Ранее мне не приходилось сталкиваться с учеными, и в моем понимании это были лысые бледнокожие зануды, отрешенные от реальной жизни и никогда не покидающие стен своих лабораторий и кабинетов. Но вот тот самый жилистый старик – Кононов Иван Степанович, для всех просто Степаныч, руша мои стереотипы, оказался профессором, до нашествия возглавлявшим какую-то фитолабораторию. А его супруга Варвара Семеновна – доктор наук. В день первого налета галантов они отдыхали на том же озере, где резвился с друзьями маленький Игорь. Жизнь им спасло отсутствие в тот момент на них одежды.

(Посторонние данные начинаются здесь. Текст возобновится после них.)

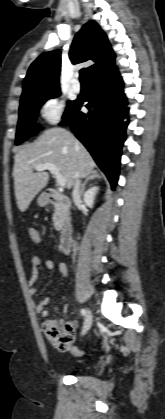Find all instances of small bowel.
Instances as JSON below:
<instances>
[{"instance_id":"obj_1","label":"small bowel","mask_w":165,"mask_h":419,"mask_svg":"<svg viewBox=\"0 0 165 419\" xmlns=\"http://www.w3.org/2000/svg\"><path fill=\"white\" fill-rule=\"evenodd\" d=\"M44 267L49 270H53L57 268L64 278H68L69 276L67 266L63 262H57L55 260L48 259L45 261ZM41 268H42L41 259L38 256L34 255L31 259V275H30V279L28 283V292L31 295L36 294V292L38 291V287L35 284L39 278ZM49 304H50V298L48 296L43 297L35 306L36 312L42 317H47ZM70 328L71 330H74L73 324L70 325ZM72 342H73V336L70 342L64 345H55V348L59 352H62V353H69L77 357L81 356L82 352L73 348Z\"/></svg>"}]
</instances>
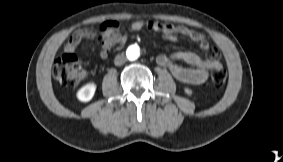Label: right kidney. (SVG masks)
Listing matches in <instances>:
<instances>
[{
	"mask_svg": "<svg viewBox=\"0 0 283 162\" xmlns=\"http://www.w3.org/2000/svg\"><path fill=\"white\" fill-rule=\"evenodd\" d=\"M95 91H96V84L88 83L79 89V91L77 92V98L81 102H88L93 98Z\"/></svg>",
	"mask_w": 283,
	"mask_h": 162,
	"instance_id": "obj_1",
	"label": "right kidney"
}]
</instances>
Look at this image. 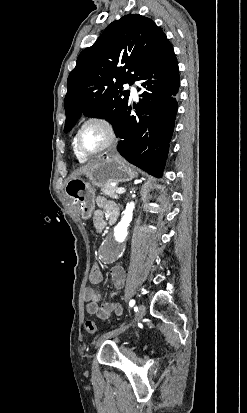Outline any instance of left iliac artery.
I'll return each mask as SVG.
<instances>
[{"mask_svg":"<svg viewBox=\"0 0 247 413\" xmlns=\"http://www.w3.org/2000/svg\"><path fill=\"white\" fill-rule=\"evenodd\" d=\"M134 305H135V300H133V299L130 300V301H129V306H130V307H133Z\"/></svg>","mask_w":247,"mask_h":413,"instance_id":"obj_1","label":"left iliac artery"}]
</instances>
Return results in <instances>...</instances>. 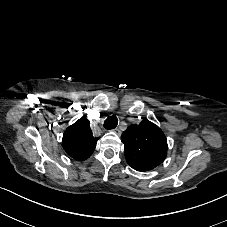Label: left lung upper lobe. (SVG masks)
<instances>
[{"instance_id": "5c2ea615", "label": "left lung upper lobe", "mask_w": 227, "mask_h": 227, "mask_svg": "<svg viewBox=\"0 0 227 227\" xmlns=\"http://www.w3.org/2000/svg\"><path fill=\"white\" fill-rule=\"evenodd\" d=\"M127 163L137 171L152 170L167 155V140L162 130L145 119L130 125L121 136Z\"/></svg>"}]
</instances>
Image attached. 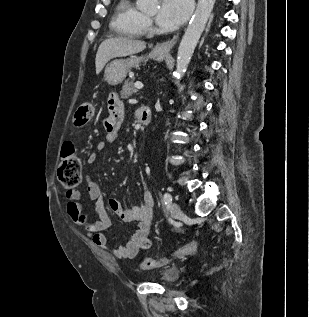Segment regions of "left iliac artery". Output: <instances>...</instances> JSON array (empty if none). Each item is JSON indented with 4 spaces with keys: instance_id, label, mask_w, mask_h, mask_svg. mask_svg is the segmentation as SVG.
Here are the masks:
<instances>
[{
    "instance_id": "1",
    "label": "left iliac artery",
    "mask_w": 309,
    "mask_h": 317,
    "mask_svg": "<svg viewBox=\"0 0 309 317\" xmlns=\"http://www.w3.org/2000/svg\"><path fill=\"white\" fill-rule=\"evenodd\" d=\"M163 201L165 204H170L172 202V196L170 193L166 192L163 196Z\"/></svg>"
}]
</instances>
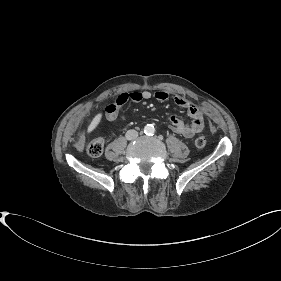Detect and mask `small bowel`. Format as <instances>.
Listing matches in <instances>:
<instances>
[{
	"label": "small bowel",
	"instance_id": "obj_1",
	"mask_svg": "<svg viewBox=\"0 0 281 281\" xmlns=\"http://www.w3.org/2000/svg\"><path fill=\"white\" fill-rule=\"evenodd\" d=\"M152 96L158 101H166L170 98V93L167 90H158L154 94L149 90L123 92L119 94L113 103L106 107V118L110 121L115 120L120 108L128 101L141 102L150 99ZM173 100L177 106L187 109L192 120L186 123L171 114L168 116L170 129L186 138H192L194 135L200 133L204 129L201 108L181 95H175Z\"/></svg>",
	"mask_w": 281,
	"mask_h": 281
}]
</instances>
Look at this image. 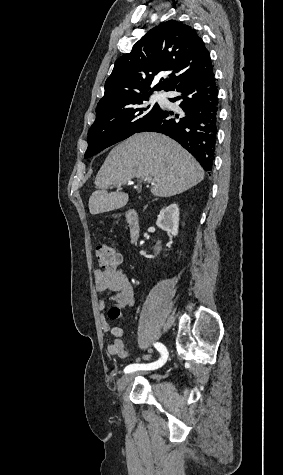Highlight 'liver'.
Returning <instances> with one entry per match:
<instances>
[{"mask_svg":"<svg viewBox=\"0 0 283 475\" xmlns=\"http://www.w3.org/2000/svg\"><path fill=\"white\" fill-rule=\"evenodd\" d=\"M133 178H152L153 196L170 198L204 180L197 160L175 140L156 132L134 134L111 150L96 178L89 198L90 214H103L126 206L124 192L108 194L109 186H124Z\"/></svg>","mask_w":283,"mask_h":475,"instance_id":"6515ba94","label":"liver"}]
</instances>
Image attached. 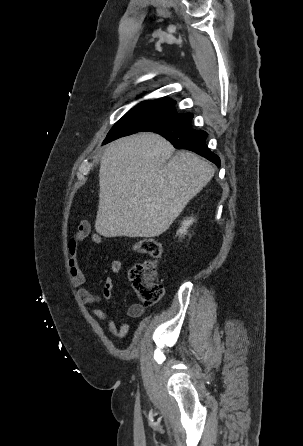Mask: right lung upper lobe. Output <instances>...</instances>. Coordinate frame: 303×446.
<instances>
[{
    "label": "right lung upper lobe",
    "instance_id": "obj_1",
    "mask_svg": "<svg viewBox=\"0 0 303 446\" xmlns=\"http://www.w3.org/2000/svg\"><path fill=\"white\" fill-rule=\"evenodd\" d=\"M170 101L167 100H157V101H143L139 103L134 108H143V109H150V110H160L165 108Z\"/></svg>",
    "mask_w": 303,
    "mask_h": 446
}]
</instances>
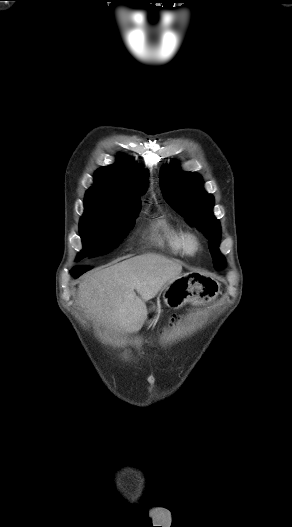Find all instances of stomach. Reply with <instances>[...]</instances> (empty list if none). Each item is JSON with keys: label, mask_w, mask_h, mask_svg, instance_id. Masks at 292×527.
<instances>
[{"label": "stomach", "mask_w": 292, "mask_h": 527, "mask_svg": "<svg viewBox=\"0 0 292 527\" xmlns=\"http://www.w3.org/2000/svg\"><path fill=\"white\" fill-rule=\"evenodd\" d=\"M220 290L219 283L198 273H186L171 279L163 288V298L167 306L180 308L187 302L201 304L214 299ZM162 313L161 305H153L147 313V322L156 323Z\"/></svg>", "instance_id": "obj_1"}]
</instances>
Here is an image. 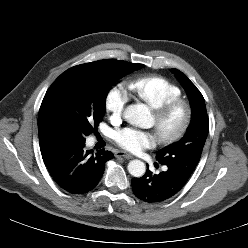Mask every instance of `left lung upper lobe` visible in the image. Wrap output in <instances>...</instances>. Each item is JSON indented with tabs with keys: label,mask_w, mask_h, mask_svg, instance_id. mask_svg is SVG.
Segmentation results:
<instances>
[{
	"label": "left lung upper lobe",
	"mask_w": 248,
	"mask_h": 248,
	"mask_svg": "<svg viewBox=\"0 0 248 248\" xmlns=\"http://www.w3.org/2000/svg\"><path fill=\"white\" fill-rule=\"evenodd\" d=\"M184 86L190 99L191 123L184 137L157 152L156 159L162 165L175 168L183 177L189 179L194 172L208 135L209 120L204 98L185 74L172 69Z\"/></svg>",
	"instance_id": "5c2ea615"
}]
</instances>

Правда, Варвара едва не умерла от болевого шока, когда расплавившиеся кольца упали на песок огненными каплями, а вместе с ними отвалились пережженные пальцы. Одновременно по плечам, прожигая кожу, прокатились расплавленные капли сережек, навечно обезобразившие мочки ушей. И эти, казалось бы, сугубо цивилизованные люди, лишившись абсолютно всех привычных благ и оказавшись в дикой природе, кишащей вырвавшимися из-под контроля монстрами, не только выжили сами, но и стали одними из основателей общины, организуя и дисциплинируя других выживших.
От Игоря я уже знал вкратце историю поселения. Более подробно обо всем рассказал сам Степаныч на следующее утро. Накануне, утомленный приключениями двух минувших дней, я еле выдержал расспросы поселенцев и, едва мне показали приготовленное ложе, упал и провалился в глубокий сон. Утром проснулся затемно и некоторое время лежал, размышляя, в каком направлении искать товарищей. По всему выходило, что надо возвращаться к Агидели и двигаться вниз по течению до океана, где искать встречи с некими владимирцами, контактирующими с подводной базой. Если эта подводная база является единственным оставшимся островком цивилизации на Эрлике, то наверняка наше подразделение было послано к ней. Теоретически на планете могут сохраниться и другие недоступные оружию галантов объекты. Но если наш взвод десантировался в данном районе, значит, цель и есть эти подводники.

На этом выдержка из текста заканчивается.